Noting that most agencies have to reduce staff in light of the current economic challenges, Dr Brathwaite suggested that productivity must therefore be considered.
“Of course we have the whole question of the sewage projects. We are looking to see to what extent we can improve those. Certainly, those are areas that we have to look at if we are concerned about the health of the nation. Also . . . to what extent we can use waste water for the production of food crops and that sort of things – the best use of waste water,” he said.
The BWA top official said the statutory body also has a major programme for the modernisation of the water system in Barbados.
He disclosed that while the authority has been losing substantial sums of revenue due to leaks, he expected the bottom line to improve as the agency installs new high tech metres, replaces ageing underground pipes, reduces its reliance on electricity from the Barbados Light & Power Company by introducing photovoltaic and other forms of alternative and renewable energy, and streamlining its accounting and financing mechanisms.
“Once you are losing water and water that cannot be accounted for, that is significant and we have to address that. A lot of the leakage comes from the poor and antiquated underground pipes. Also, of course, a lot of the metres that we used . . . don’t really perform as they ought to perform.
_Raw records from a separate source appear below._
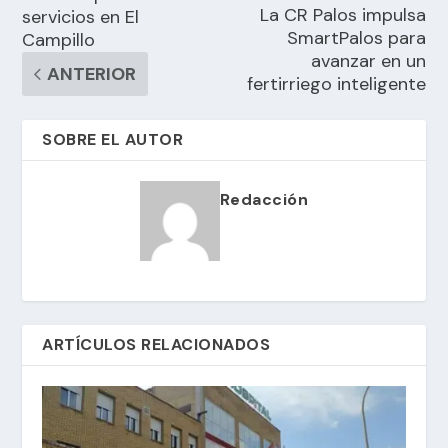
La CR Palos impulsa
servicios en El
SmartPalos para
Campillo
avanzar en un
ANTERIOR
fertirriego inteligente
SOBRE EL AUTOR
Redacción
ARTÍCULOS RELACIONADOS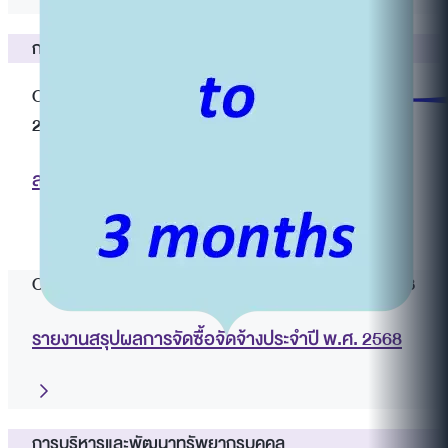
การจัดซื้อจัดจ้าง
O11 สรุปผลการจัดซื้อจัดจ้างรายเดือนประจำปี พ.ศ.
2569
สรุปผลการจัดซื้อจัดจ้างรายเดือนประจำปี พ.ศ. 2569
O12 รายงานสรุปผลการจัดซื้อจัดจ้างประจำปี พ.ศ. 2568
รายงานสรุปผลการจัดซื้อจัดจ้างประจำปี พ.ศ. 2568
การบริหารและพัฒนาทรัพยากรบุคคล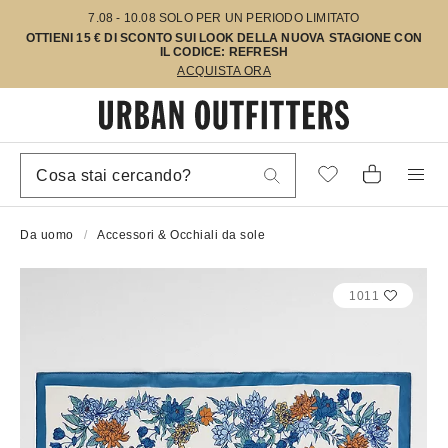
7.08 - 10.08 SOLO PER UN PERIODO LIMITATO
OTTIENI 15 € DI SCONTO SUI LOOK DELLA NUOVA STAGIONE CON
IL CODICE: REFRESH
ACQUISTA ORA
Da uomo
Accessori & Occhiali da sole
1011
That is why we are in the process of installing a whole set of modern metres that would be more efficient and will last a bit longer.”
He explained that such metres would place the BWA in a better position to more accurately record water use by consumers.
“Then of course we have to look critically at planning . . . These old statutory corporations never paid a lot of attention to a planning unit per se,” he said.
Dr Brathwaite also revealed that the BWA was holding discussions with a number of international agencies that would assist it in introducing projects to reduce its energy bill.